> [Supplied data]:
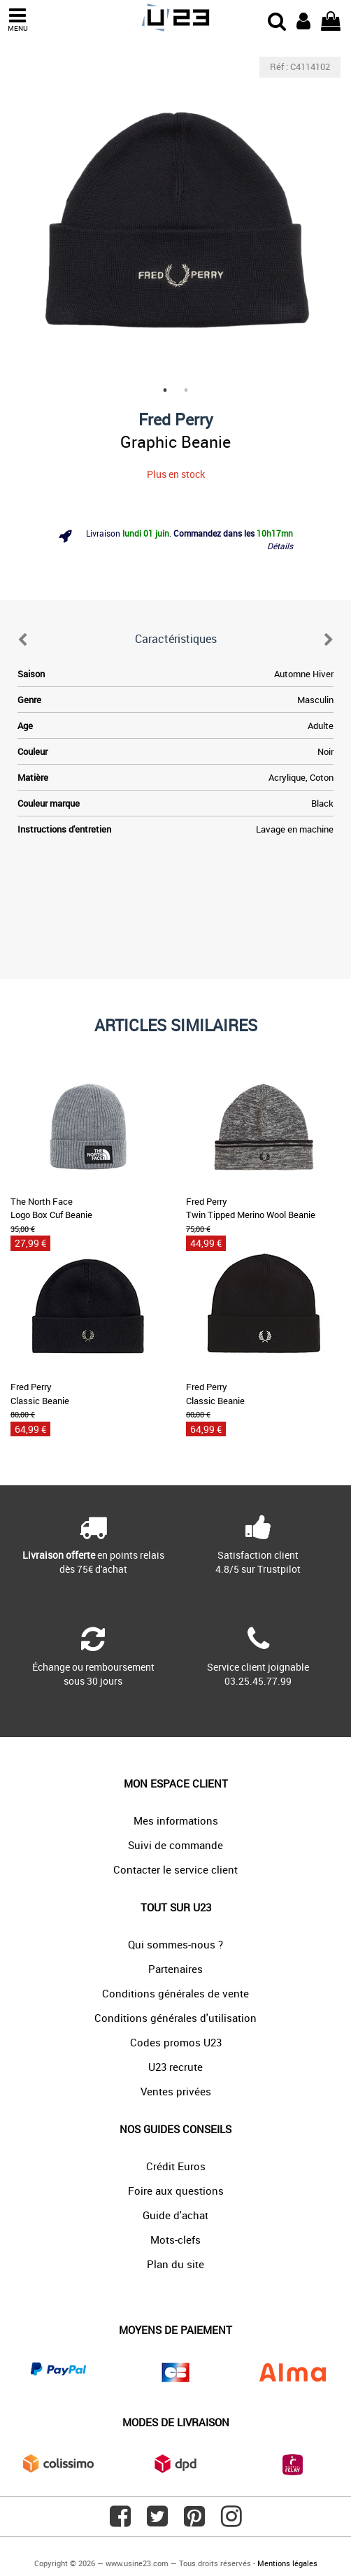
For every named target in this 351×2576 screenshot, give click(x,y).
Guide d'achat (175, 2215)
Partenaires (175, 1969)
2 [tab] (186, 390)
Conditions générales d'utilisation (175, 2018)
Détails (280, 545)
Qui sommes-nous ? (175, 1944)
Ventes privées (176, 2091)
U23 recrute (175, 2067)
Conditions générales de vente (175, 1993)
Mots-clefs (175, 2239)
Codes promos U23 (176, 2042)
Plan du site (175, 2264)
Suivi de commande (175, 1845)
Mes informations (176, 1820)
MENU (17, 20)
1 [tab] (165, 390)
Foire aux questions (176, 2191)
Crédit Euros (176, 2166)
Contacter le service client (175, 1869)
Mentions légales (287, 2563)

...

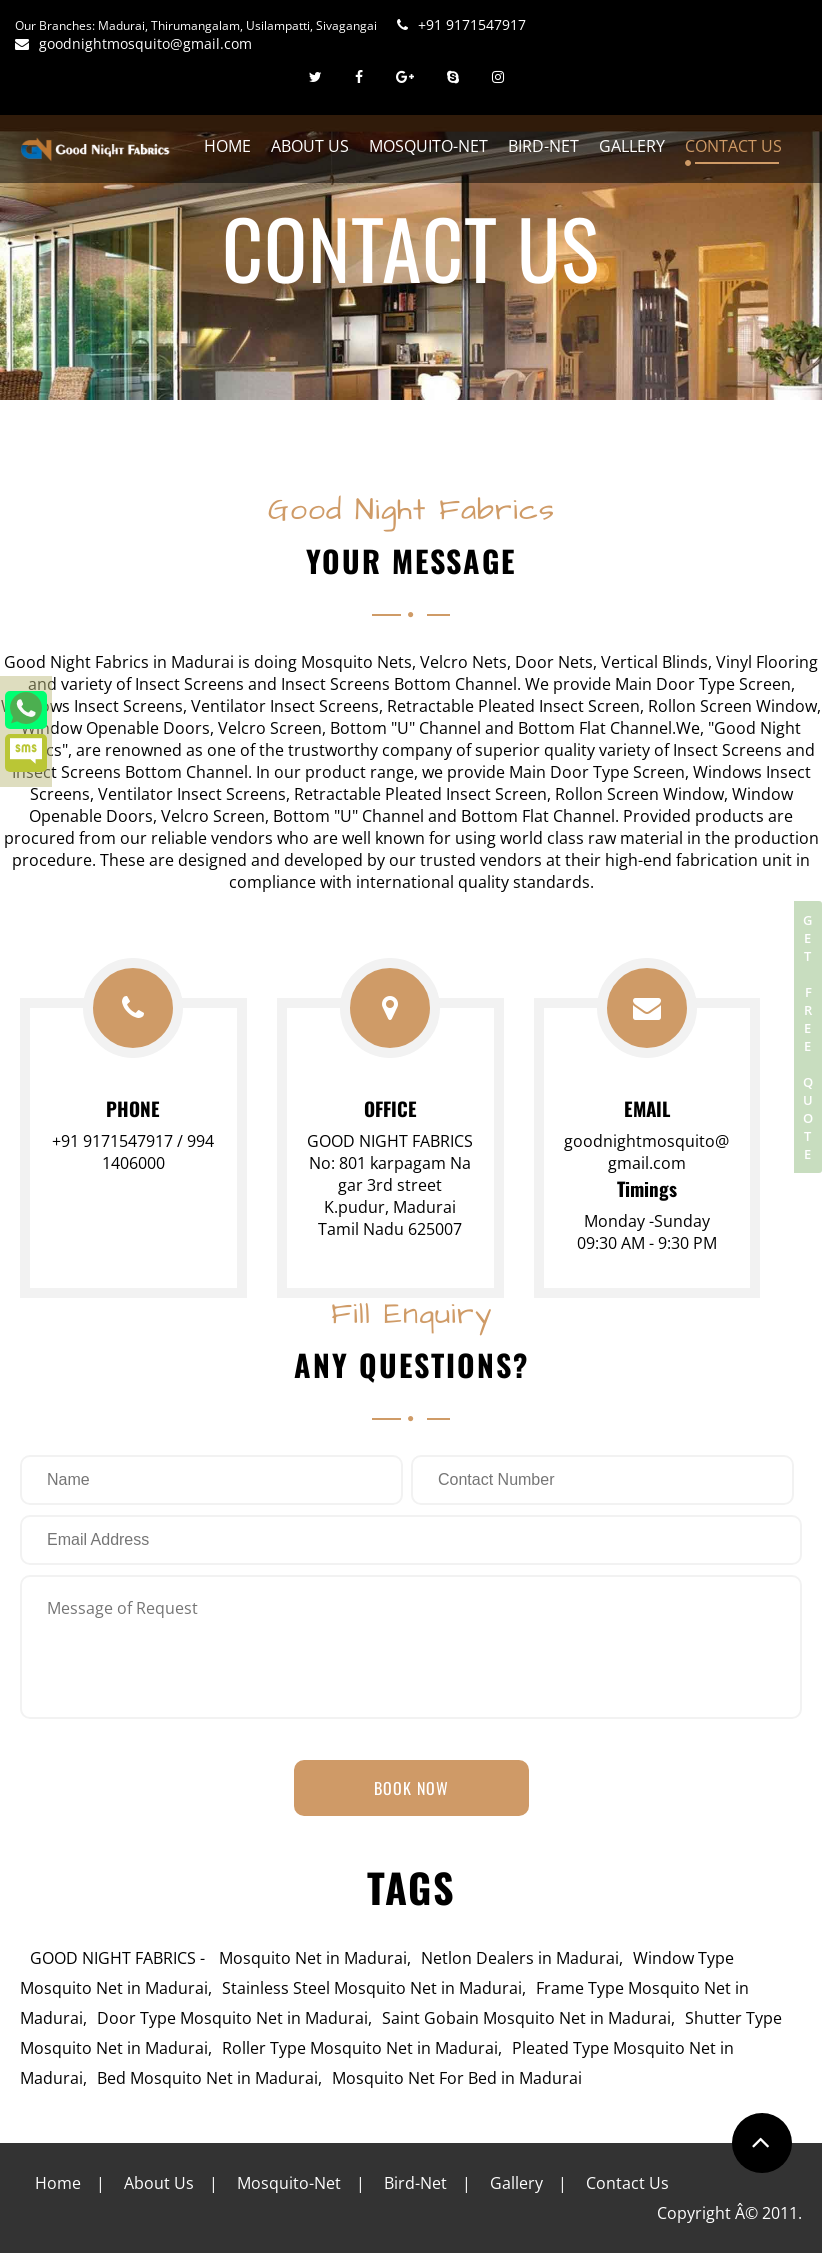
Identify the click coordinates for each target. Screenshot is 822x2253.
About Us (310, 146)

...

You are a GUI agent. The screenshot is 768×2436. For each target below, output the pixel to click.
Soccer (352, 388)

> [What is required]: From the data above, reproduce word for word the lines running from the line with "For every named" to the line with "Suivi de commande (175, 1845)", ends included.

> [Reply to the exercise]:
For every named target in this 351×2576 screenshot, give click(x,y).
Guide d'achat (175, 2215)
Partenaires (175, 1969)
2 [tab] (186, 390)
Conditions générales d'utilisation (175, 2018)
Détails (280, 545)
Qui sommes-nous ? (175, 1944)
Ventes privées (176, 2091)
U23 recrute (175, 2067)
Conditions générales de vente (175, 1993)
Mots-clefs (175, 2239)
Codes promos U23 (176, 2042)
Plan du site (175, 2264)
Suivi de commande (175, 1845)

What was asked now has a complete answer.